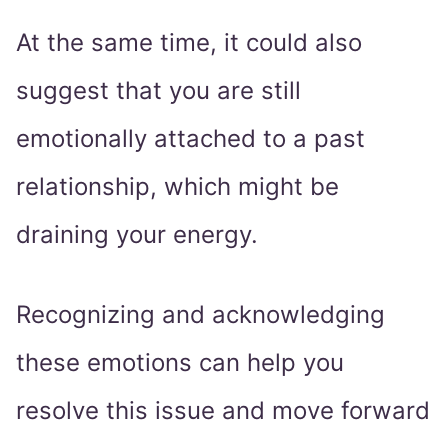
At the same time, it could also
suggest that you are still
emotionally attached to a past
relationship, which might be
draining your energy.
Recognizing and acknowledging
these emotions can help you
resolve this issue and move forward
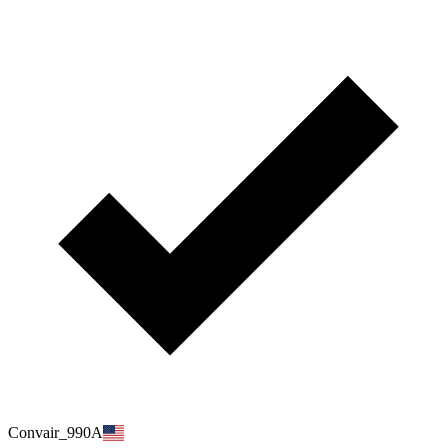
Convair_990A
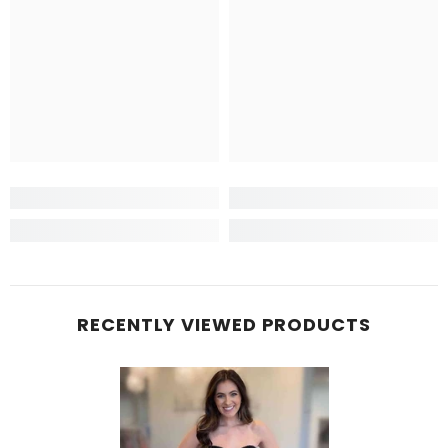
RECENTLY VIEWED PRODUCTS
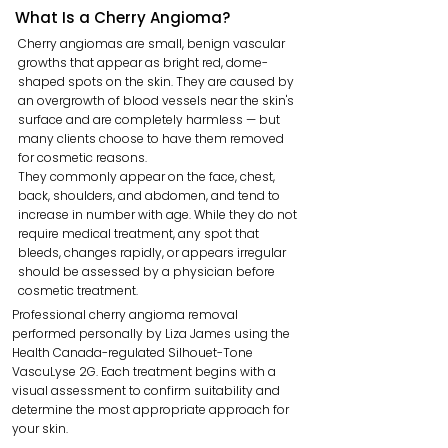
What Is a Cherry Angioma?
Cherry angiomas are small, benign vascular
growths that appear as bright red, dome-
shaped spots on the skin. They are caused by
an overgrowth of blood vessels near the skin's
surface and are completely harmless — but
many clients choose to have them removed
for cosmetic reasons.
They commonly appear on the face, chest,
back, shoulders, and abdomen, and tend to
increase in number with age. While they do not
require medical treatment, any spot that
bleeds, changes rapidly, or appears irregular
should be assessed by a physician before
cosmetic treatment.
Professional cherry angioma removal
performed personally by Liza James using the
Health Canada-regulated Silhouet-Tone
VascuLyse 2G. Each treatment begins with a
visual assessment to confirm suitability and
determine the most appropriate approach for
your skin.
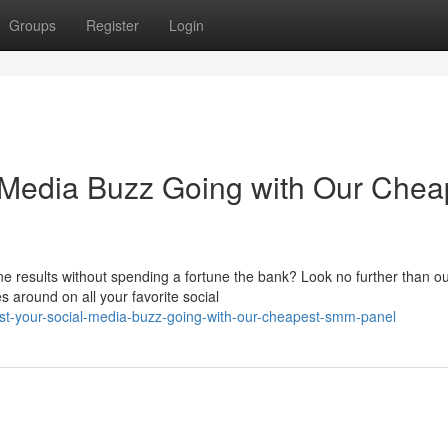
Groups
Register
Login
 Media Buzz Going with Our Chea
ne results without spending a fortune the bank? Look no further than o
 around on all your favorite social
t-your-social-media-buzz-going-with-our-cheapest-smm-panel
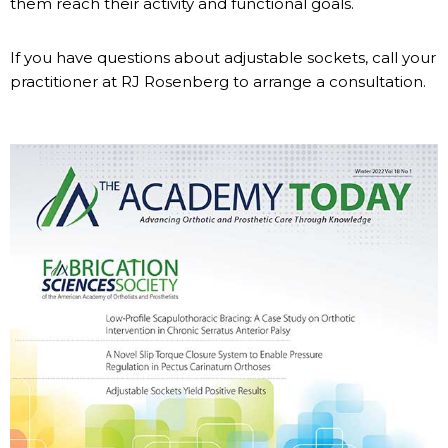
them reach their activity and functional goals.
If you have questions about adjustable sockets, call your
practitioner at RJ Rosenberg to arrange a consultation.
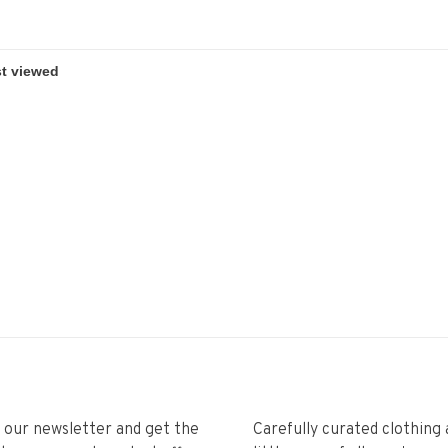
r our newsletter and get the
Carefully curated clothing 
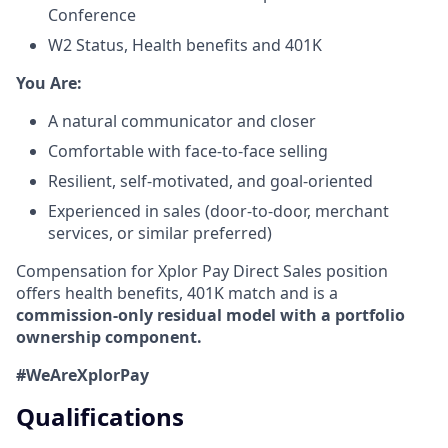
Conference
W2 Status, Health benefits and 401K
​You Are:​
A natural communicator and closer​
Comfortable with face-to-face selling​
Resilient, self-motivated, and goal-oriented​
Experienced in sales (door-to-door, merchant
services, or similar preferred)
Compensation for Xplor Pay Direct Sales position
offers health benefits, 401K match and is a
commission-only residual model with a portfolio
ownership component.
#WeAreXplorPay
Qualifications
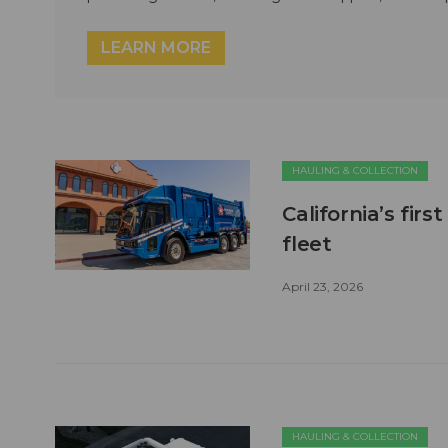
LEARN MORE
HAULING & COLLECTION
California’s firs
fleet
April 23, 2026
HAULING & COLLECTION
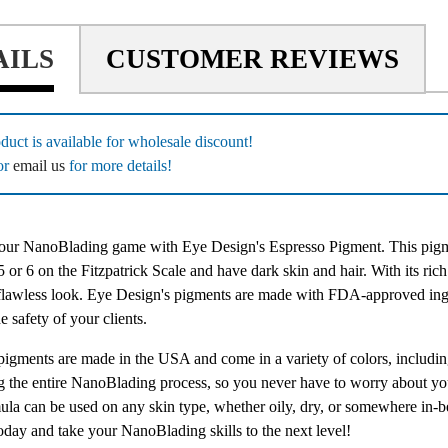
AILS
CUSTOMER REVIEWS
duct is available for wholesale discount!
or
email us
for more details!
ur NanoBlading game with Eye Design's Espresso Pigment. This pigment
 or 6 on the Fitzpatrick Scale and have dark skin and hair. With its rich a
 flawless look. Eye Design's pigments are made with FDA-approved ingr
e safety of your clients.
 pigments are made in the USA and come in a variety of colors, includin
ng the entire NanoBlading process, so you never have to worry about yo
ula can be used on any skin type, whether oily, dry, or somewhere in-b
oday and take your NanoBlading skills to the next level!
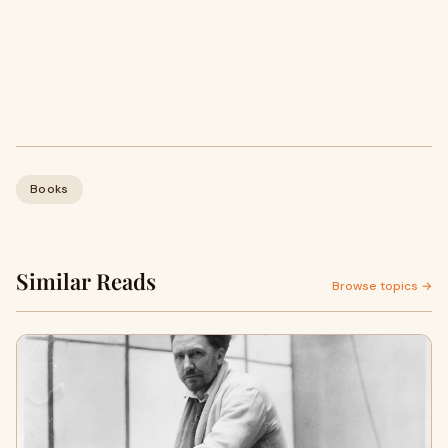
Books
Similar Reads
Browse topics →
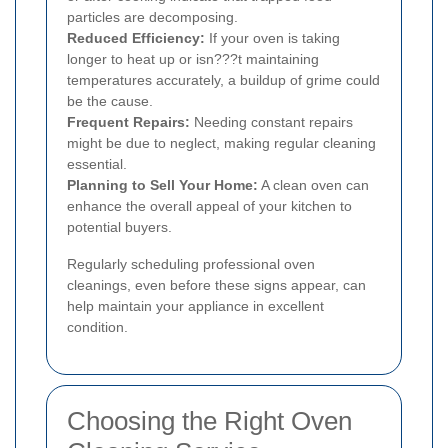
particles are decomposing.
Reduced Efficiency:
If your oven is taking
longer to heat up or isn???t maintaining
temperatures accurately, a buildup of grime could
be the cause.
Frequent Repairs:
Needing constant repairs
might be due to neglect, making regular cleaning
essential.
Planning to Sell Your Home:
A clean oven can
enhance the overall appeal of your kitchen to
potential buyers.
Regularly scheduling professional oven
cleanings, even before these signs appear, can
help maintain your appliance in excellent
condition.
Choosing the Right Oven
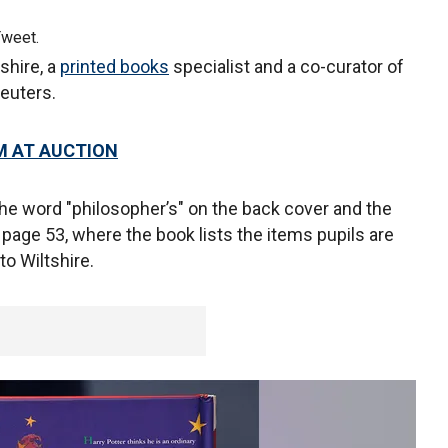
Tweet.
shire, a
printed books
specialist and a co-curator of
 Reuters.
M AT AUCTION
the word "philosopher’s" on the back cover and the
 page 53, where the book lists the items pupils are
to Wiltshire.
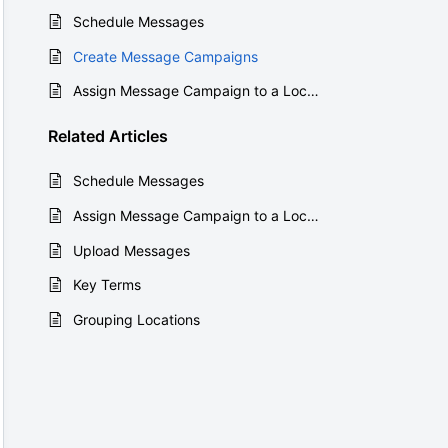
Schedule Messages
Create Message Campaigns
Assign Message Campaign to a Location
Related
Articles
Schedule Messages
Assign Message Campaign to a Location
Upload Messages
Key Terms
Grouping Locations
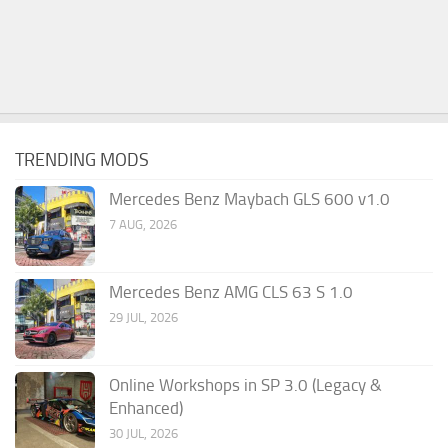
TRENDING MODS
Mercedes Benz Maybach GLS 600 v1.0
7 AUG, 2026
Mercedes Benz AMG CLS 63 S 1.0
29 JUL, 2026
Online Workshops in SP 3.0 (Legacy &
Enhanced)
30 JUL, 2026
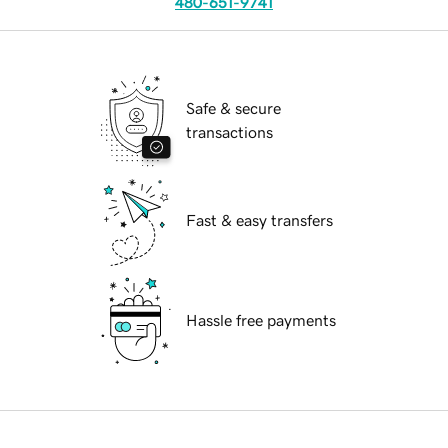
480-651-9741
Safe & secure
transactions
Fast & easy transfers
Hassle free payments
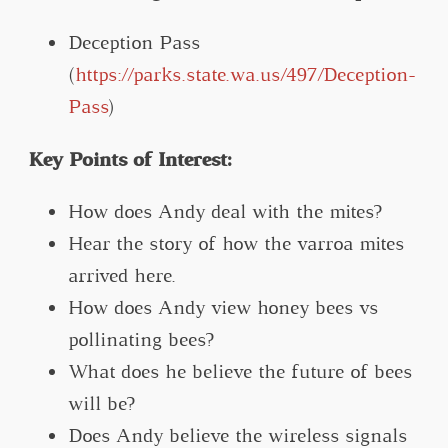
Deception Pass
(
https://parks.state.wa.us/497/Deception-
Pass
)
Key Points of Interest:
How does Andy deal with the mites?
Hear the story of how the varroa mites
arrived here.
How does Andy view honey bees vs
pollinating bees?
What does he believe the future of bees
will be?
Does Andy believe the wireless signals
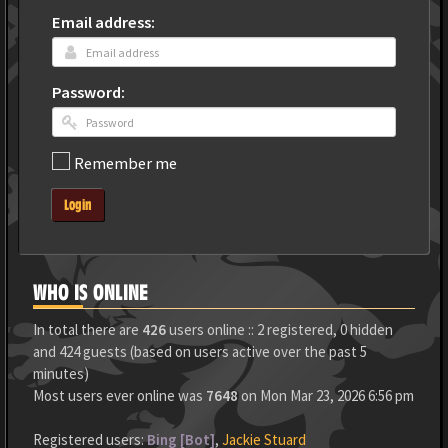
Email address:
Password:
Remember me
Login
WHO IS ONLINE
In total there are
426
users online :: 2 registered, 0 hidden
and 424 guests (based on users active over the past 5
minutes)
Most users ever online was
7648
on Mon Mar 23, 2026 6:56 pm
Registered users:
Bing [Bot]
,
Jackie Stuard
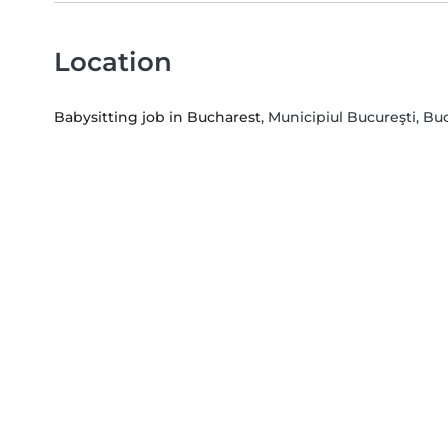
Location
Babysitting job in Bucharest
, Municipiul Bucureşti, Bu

──────────

◆ Task description ◆
Repeat each line of the listing word for word, from the first through the line that contains "ur NanoBlading game". Any picture stays out.

◆ Result for this task ◆
At the same time, it could also
suggest that you are still
emotionally attached to a past
relationship, which might be
draining your energy.
Recognizing and acknowledging
these emotions can help you
resolve this issue and move forward
Convair_990A
RECENTLY VIEWED PRODUCTS
What Is a Cherry Angioma?
Cherry angiomas are small, benign vascular
growths that appear as bright red, dome-
shaped spots on the skin. They are caused by
an overgrowth of blood vessels near the skin's
surface and are completely harmless — but
many clients choose to have them removed
for cosmetic reasons.
They commonly appear on the face, chest,
back, shoulders, and abdomen, and tend to
increase in number with age. While they do not
require medical treatment, any spot that
bleeds, changes rapidly, or appears irregular
should be assessed by a physician before
cosmetic treatment.
Professional cherry angioma removal
performed personally by Liza James using the
Health Canada-regulated Silhouet-Tone
VascuLyse 2G. Each treatment begins with a
visual assessment to confirm suitability and
determine the most appropriate approach for
your skin.
Groups
Register
Login
 Media Buzz Going with Our Chea
ne results without spending a fortune the bank? Look no further than o
 around on all your favorite social
t-your-social-media-buzz-going-with-our-cheapest-smm-panel
them reach their activity and functional goals.
If you have questions about adjustable sockets, call your
practitioner at RJ Rosenberg to arrange a consultation.
r our newsletter and get the
Carefully curated clothing 
Conference
W2 Status, Health benefits and 401K
​You Are:​
A natural communicator and closer​
Comfortable with face-to-face selling​
Resilient, self-motivated, and goal-oriented​
Experienced in sales (door-to-door, merchant
services, or similar preferred)
Compensation for Xplor Pay Direct Sales position
offers health benefits, 401K match and is a
commission-only residual model with a portfolio
ownership component.
#WeAreXplorPay
Qualifications
LEARN MORE
HAULING & COLLECTION
California’s firs
fleet
April 23, 2026
HAULING & COLLECTION
AILS
CUSTOMER REVIEWS
duct is available for wholesale discount!
or
email us
for more details!
ur NanoBlading game with Eye Design's Espresso Pigment. This pigment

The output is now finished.